The president, according to the statement, said some states like Kebbi, Ogun, Lagos, Jigawa, Ebonyi and Kano had already taken advantage of the Federal Government’s policy on agriculture with huge returns in rice farming, urging more states to plug into the ongoing revolution to feed the nation.
However, as BusinessDay analysis of data in the Agriculture Promotion Policy released in 2016 has noted, Nigeria has a deficit across every type of food produce. In fact, Nigeria as at 2016 had a 20.14 million metric tonne deficit across 13 major crops and a 60 million poultry bird deficit. Three years later, with the rapidly growing population, and insecurity threatening farming activities in many parts of the country, this deficit would have increased substantially.
According to the National Bureau of Statistics (NBS), in the first quarter of 2019, the trade in agricultural goods stood at N322.4 billion representing 3.9 percent of the value of total trade. The export component of this trade was valued at N86.1 billion. Compared with N97.3 billion recorded in the previous quarter, this represented a decrease of 11.89 percent, but indicates an increase of 17.5 percent when compared with Q1, 2018.
In terms of imports, agricultural products were valued at N236.33 billion or 6.4 percent of total imports during the period under review. The major driver was Durum wheat (not in seeds) imported from the United States and Russia at values of N19.6 billion and N17.8 billion, respectively. Other drivers were Durum wheat in seed imported from Argentina (N18.7 billion) and the United States (N18.1 billion).

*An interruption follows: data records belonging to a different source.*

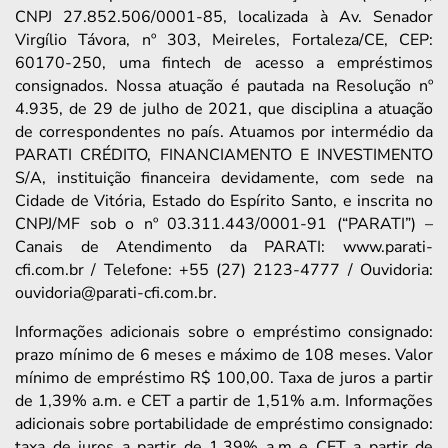
CNPJ 27.852.506/0001-85, localizada à Av. Senador
Virgílio Távora, nº 303, Meireles, Fortaleza/CE, CEP:
60170-250, uma fintech de acesso a empréstimos
consignados. Nossa atuação é pautada na Resolução nº
4.935, de 29 de julho de 2021, que disciplina a atuação
de correspondentes no país. Atuamos por intermédio da
PARATI CRÉDITO, FINANCIAMENTO E INVESTIMENTO
S/A, instituição financeira devidamente, com sede na
Cidade de Vitória, Estado do Espírito Santo, e inscrita no
CNPJ/MF sob o nº 03.311.443/0001-91 (“PARATI”) –
Canais de Atendimento da PARATI: www.parati-
cfi.com.br / Telefone: +55 (27) 2123-4777 / Ouvidoria:
ouvidoria@parati-cfi.com.br.
Informações adicionais sobre o empréstimo consignado:
prazo mínimo de 6 meses e máximo de 108 meses. Valor
mínimo de empréstimo R$ 100,00. Taxa de juros a partir
de 1,39% a.m. e CET a partir de 1,51% a.m. Informações
adicionais sobre portabilidade de empréstimo consignado:
taxa de juros a partir de 1,39% a.m e CET a partir de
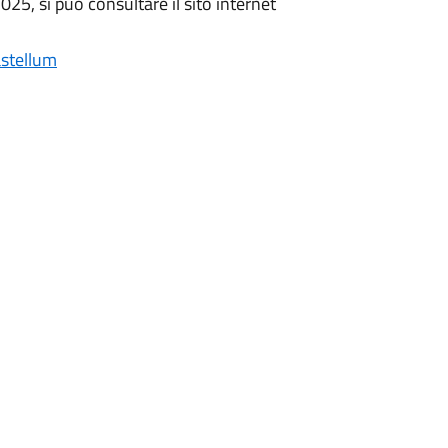
25, si può consultare il sito internet
astellum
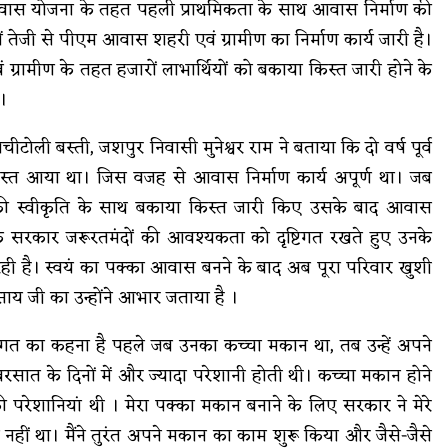
ीएम आवास योजना के तहत पहली प्राथमिकता के साथ आवास निर्माण की
में तेजी से पीएम आवास शहरी एवं ग्रामीण का निर्माण कार्य जारी है।
्रामीण के तहत हजारों लाभार्थियों को बकाया किस्त जारी होने के
।
टोली बस्ती, जशपुर निवासी मुनेश्वर राम ने बताया कि दो वर्ष पूर्व
िस्त आया था। जिस वजह से आवास निर्माण कार्य अपूर्ण था। जब
की स्वीकृति के साथ बकाया किस्त जारी किए उसके बाद आवास
हा कि सरकार जरूरतमंदों की आवश्यकता को दृष्टिगत रखते हुए उनके
ही है। स्वयं का पक्का आवास बनने के बाद अब पूरा परिवार खुशी
व साय जी का उन्होंने आभार जताया है ।
भगत का कहना है पहले जब उनका कच्चा मकान था, तब उन्हें अपने
सात के दिनों में और ज्यादा परेशानी होती थी। कच्चा मकान होने
रेशानियां थी । मेरा पक्का मकान बनाने के लिए सरकार ने मेरे
ाना नहीं था। मैंने तुरंत अपने मकान का काम शुरू किया और जैसे-जैसे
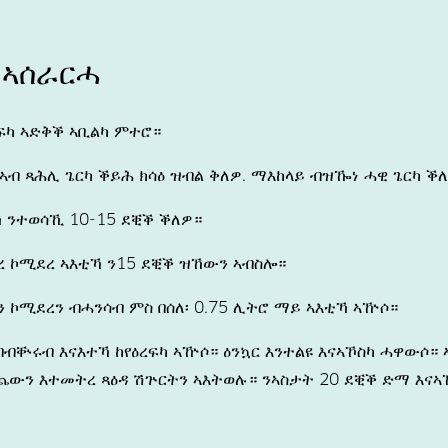
 ኣሰራርሓ
ፍካ ኣድቅቕ ኣቢልካ ምተሮ።
ኣብ ጻሕሊ ጌርካ ቕይሕ ክሳዕ ዝብል ቅለዎ. ማእከላይ ብዝዀነ ሓዊ ጌርካ ቕ
ኻ ንተወሳኺ 10-15 ደቒቕ ቕለዎ።
ረ ኮሚደረ ኣእቲኻ ን15 ደቒቕ ዝኸውን ኣብስሎ።
 ኮሚደረን ብሓንሳብ ምስ በሰለ፡ 0.75 ሊትሮ ማይ ኣእቲኻ ኣዅሶ።
ብቝሩብ እናእተኻ ከየዕረፍካ ኣዅሶ። ዕንኳር እንተልዩ እናኣኾስካ ሓዋውሶ። 
ጨውን እተመትረ ጻዕዳ ሽጕርትን ኣእትወሉ። ንኣስታት 20 ደቒቕ ድማ እና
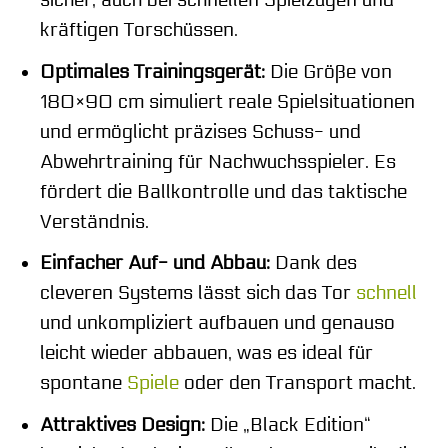
sicher, auch bei schnellen Spielzügen und
kräftigen Torschüssen.
Optimales Trainingsgerät:
Die Größe von
180×90 cm simuliert reale Spielsituationen
und ermöglicht präzises Schuss- und
Abwehrtraining für Nachwuchsspieler. Es
fördert die Ballkontrolle und das taktische
Verständnis.
Einfacher Auf- und Abbau:
Dank des
cleveren Systems lässt sich das Tor
schnell
und unkompliziert aufbauen und genauso
leicht wieder abbauen, was es ideal für
spontane
Spiele
oder den Transport macht.
Attraktives Design:
Die „Black Edition“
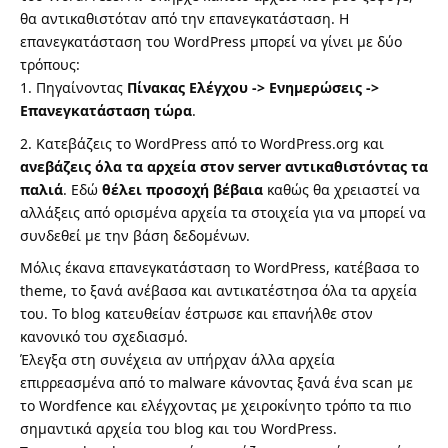
θα αντικαθιστόταν από την επανεγκατάσταση. Η
επανεγκατάσταση του WordPress μπορεί να γίνει με δύο
τρόπους:
Πηγαίνοντας
Πίνακας Ελέγχου -> Ενημερώσεις ->
Επανεγκατάσταση τώρα
.
Κατεβάζεις το WordPress από το WordPress.org και
ανεβάζεις όλα τα αρχεία στον server αντικαθιστόντας τα
παλιά
. Εδώ
θέλει προσοχή βέβαια
καθώς θα χρειαστεί να
αλλάξεις από ορισμένα αρχεία τα στοιχεία για να μπορεί να
συνδεθεί με την βάση δεδομένων.
Μόλις έκανα επανεγκατάσταση το WordPress, κατέβασα το
theme, το ξανά ανέβασα και αντικατέστησα όλα τα αρχεία
του. Το blog κατευθείαν έστρωσε και επανήλθε στον
κανονικό του σχεδιασμό.
Έλεγξα στη συνέχεια αν υπήρχαν άλλα αρχεία
επιρρεασμένα από το malware κάνοντας ξανά ένα scan με
το Wordfence και ελέγχοντας με χειροκίνητο τρόπο τα πιο
σημαντικά αρχεία του blog και του WordPress.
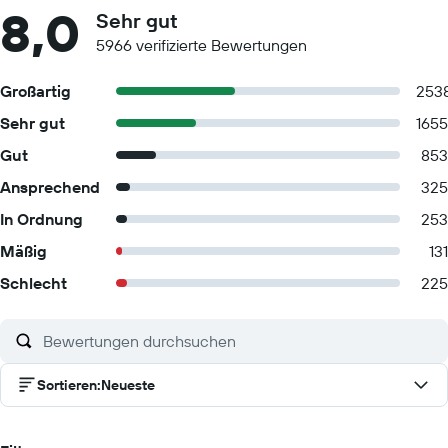
8,0
Sehr gut
5966 verifizierte Bewertungen
Großartig
253
Sehr gut
1655
Gut
853
Ansprechend
325
In Ordnung
253
Mäßig
131
Schlecht
225
Sortieren
:
Neueste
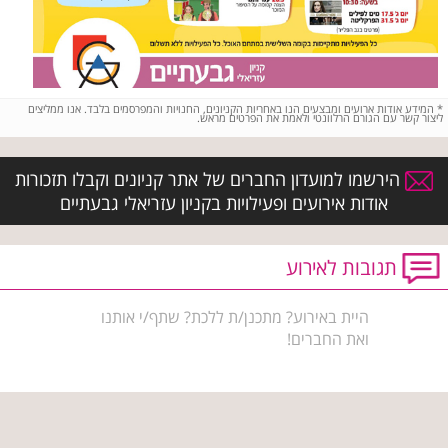
*
המידע אודות ארועים ומבצעים הנו באחריות הקניונים, החנויות והמפרסמים בלבד. אנו ממליצים
ליצור קשר עם הגורם הרלוונטי ולאמת את הפרטים מראש.
הירשמו למועדון החברים של אתר קניונים וקבלו תזכורות
אודות אירועים ופעילויות בקניון עזריאלי גבעתיים
תגובות לאירוע
היית באירוע? מתכנן/ת ללכת? שתף/י אותנו
ואת החברים!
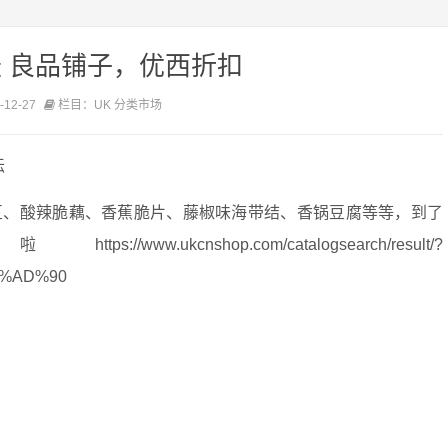
 良品铺子，优西折扣
12-27
栏目：UK 分类市场
坛
豆、酸辣脆藕、香蕉脆片、藤椒味海带结、香锅豆腐等等，到了
hop.com/catalogsearch/result/?
5%AD%90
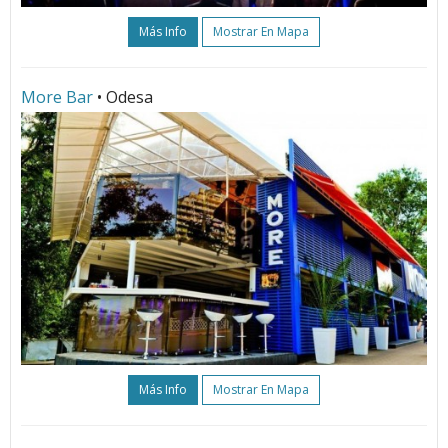
Más Info
Mostrar En Mapa
More Bar
• Odesa
Más Info
Mostrar En Mapa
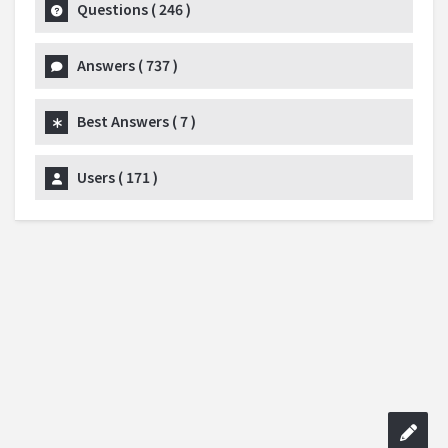
Questions (
246
)
Answers (
737
)
Best Answers (
7
)
Users (
171
)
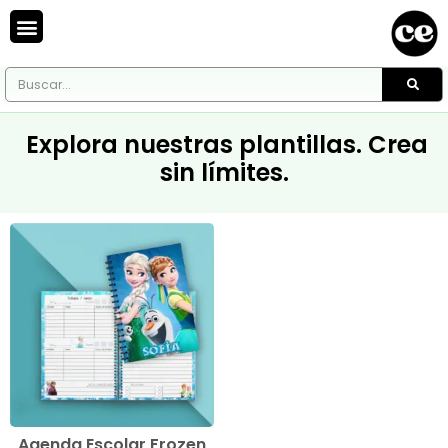
Explora nuestras plantillas. Crea
sin límites.
Agenda Escolar Frozen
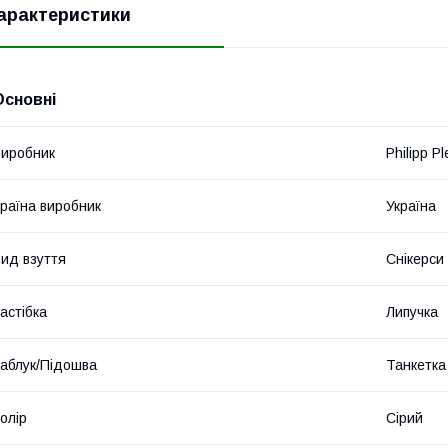
арактеристики
Основні
иробник
Philipp Pl
раїна виробник
Україна
ид взуття
Снікерси
астібка
Липучка
аблук/Підошва
Танкетка
олір
Сірий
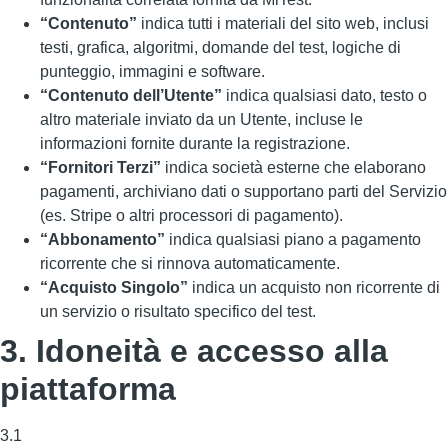
“Contenuto”
indica tutti i materiali del sito web, inclusi
testi, grafica, algoritmi, domande del test, logiche di
punteggio, immagini e software.
“Contenuto dell’Utente”
indica qualsiasi dato, testo o
altro materiale inviato da un Utente, incluse le
informazioni fornite durante la registrazione.
“Fornitori Terzi”
indica società esterne che elaborano
pagamenti, archiviano dati o supportano parti del Servizio
(es. Stripe o altri processori di pagamento).
“Abbonamento”
indica qualsiasi piano a pagamento
ricorrente che si rinnova automaticamente.
“Acquisto Singolo”
indica un acquisto non ricorrente di
un servizio o risultato specifico del test.
3. Idoneità e accesso alla
piattaforma
3.1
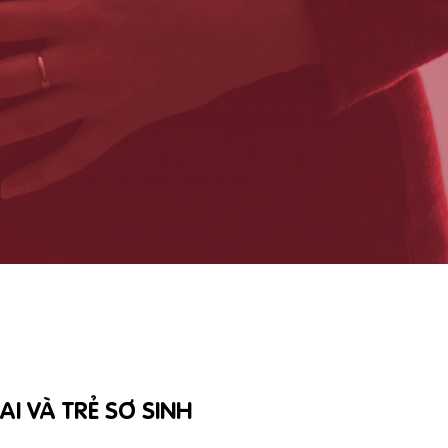
I VÀ TRẺ SƠ SINH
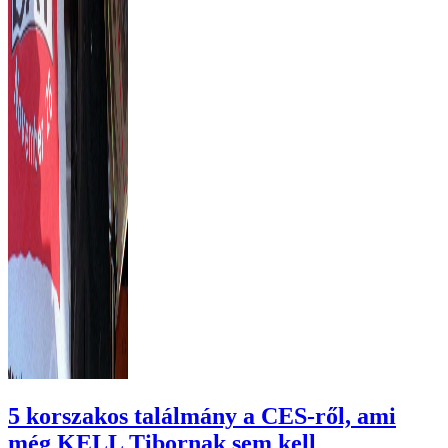
5 korszakos találmány a CES-ről, ami
még KELL Tibornak sem kell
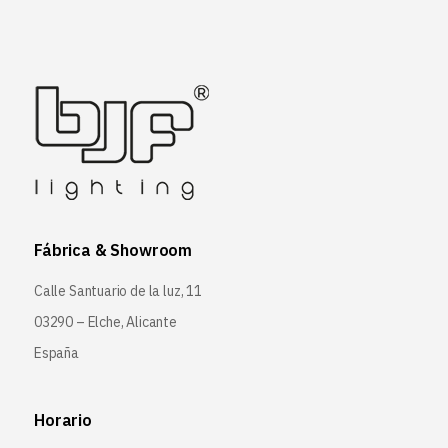
Fábrica & Showroom
Calle Santuario de la luz, 11
03290 – Elche, Alicante
España
Horario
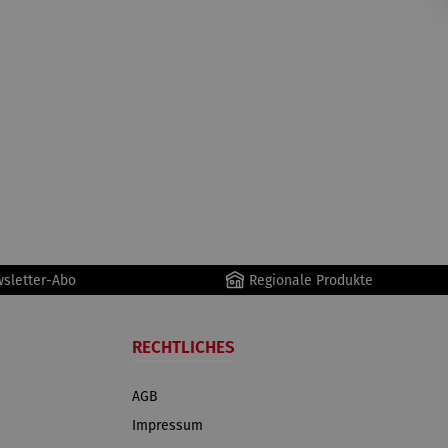
wsletter-Abo
Regionale Produkte
RECHTLICHES
AGB
Impressum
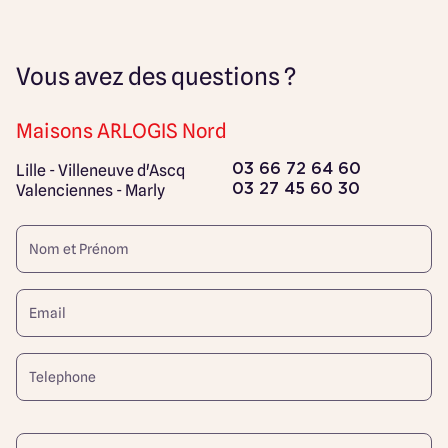
Vous avez des questions ?
Maisons ARLOGIS Nord
Lille - Villeneuve d'Ascq
03 66 72 64 60
Valenciennes - Marly
03 27 45 60 30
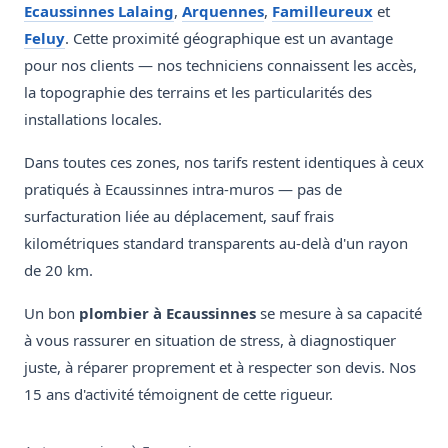
Ecaussinnes Lalaing
,
Arquennes
,
Familleureux
et
Feluy
. Cette proximité géographique est un avantage
pour nos clients — nos techniciens connaissent les accès,
la topographie des terrains et les particularités des
installations locales.
Dans toutes ces zones, nos tarifs restent identiques à ceux
pratiqués à Ecaussinnes intra-muros — pas de
surfacturation liée au déplacement, sauf frais
kilométriques standard transparents au-delà d'un rayon
de 20 km.
Un bon
plombier à Ecaussinnes
se mesure à sa capacité
à vous rassurer en situation de stress, à diagnostiquer
juste, à réparer proprement et à respecter son devis. Nos
15 ans d'activité témoignent de cette rigueur.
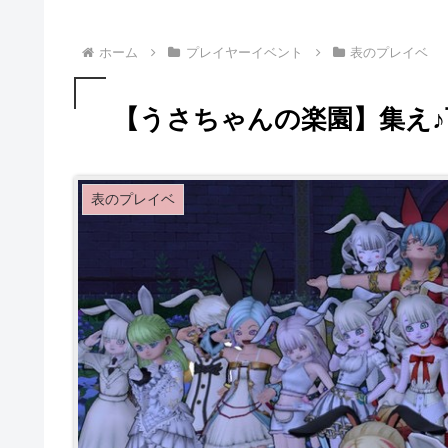
ホーム
プレイヤーイベント
表のプレイベ
【うさちゃんの楽園】集え
表のプレイベ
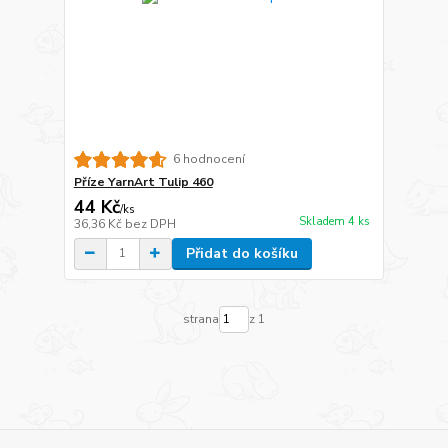
6 hodnocení
Příze YarnArt Tulip 460
44 Kč
/
ks
Skladem 4 ks
36,36 Kč
bez DPH
Přidat do košíku
strana
z 1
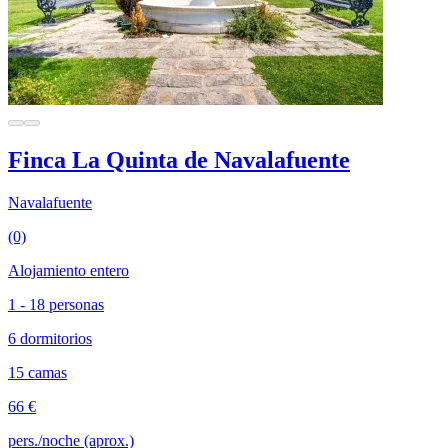
Finca La Quinta de Navalafuente
Navalafuente
(0)
Alojamiento entero
1 - 18 personas
6 dormitorios
15 camas
66 €
pers./noche (aprox.)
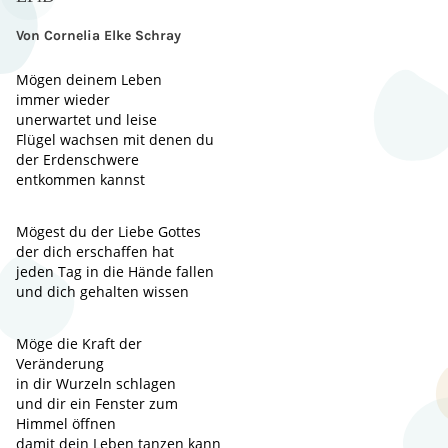
Von Cornelia Elke Schray
Mögen deinem Leben
immer wieder
unerwartet und leise
Flügel wachsen mit denen du
der Erdenschwere
entkommen kannst
Mögest du der Liebe Gottes
der dich erschaffen hat
jeden Tag in die Hände fallen
und dich gehalten wissen
Möge die Kraft der
Veränderung
in dir Wurzeln schlagen
und dir ein Fenster zum
Himmel öffnen
damit dein Leben tanzen kann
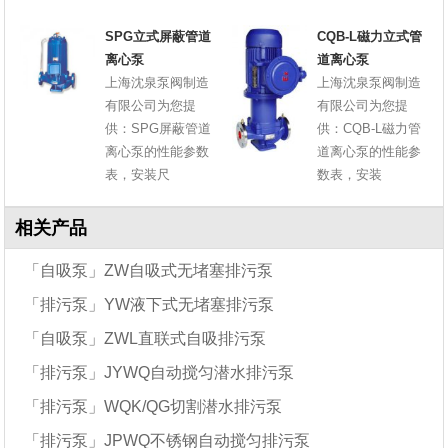
SPG立式屏蔽管道
CQB-L磁力立式管
离心泵
道离心泵
上海沈泉泵阀制造
上海沈泉泵阀制造
有限公司为您提
有限公司为您提
供：SPG屏蔽管道
供：CQB-L磁力管
离心泵的性能参数
道离心泵的性能参
表，安装尺
数表，安装
相关产品
「自吸泵」ZW自吸式无堵塞排污泵
「排污泵」YW液下式无堵塞排污泵
「自吸泵」ZWL直联式自吸排污泵
「排污泵」JYWQ自动搅匀潜水排污泵
「排污泵」WQK/QG切割潜水排污泵
「排污泵」JPWQ不锈钢自动搅匀排污泵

Following wheat in the first quarter was Mackerel ( Scomber scombrus, Scomber australasicus, Scomber japonicus) meat, herrings and other frozen protein food items.
“We have achieved food security, and for physical security we are not doing badly,” Buhari said in the tweets by Shehu. However, 5.3 million Nigerians experienced acute food crisis in 16 states of northern Nigeria last year, as the country was identified among eight countries with the worst food crises in 2018, which accounted for two thirds of the total number of people facing acute food insecurity in the world – amounting to nearly 72 million people. This was the finding of the 2019 Global Report on Food Crises, which highlighted northern Nigeria as the driver of food insecurity, with the country in the league of eight countries expected to remain among the world’s most severe food crisis regions in 2019.
As Businessday reported, things may improve, but they could also get worse, as an additional 22.7 million Nigerians in the north alone are at risk of food crisis if things do not improve. The number will increase dramatically when the southern regions begin to feel the pinch of insecurity more than being currently experienced, leading to an even worse decrease in food production.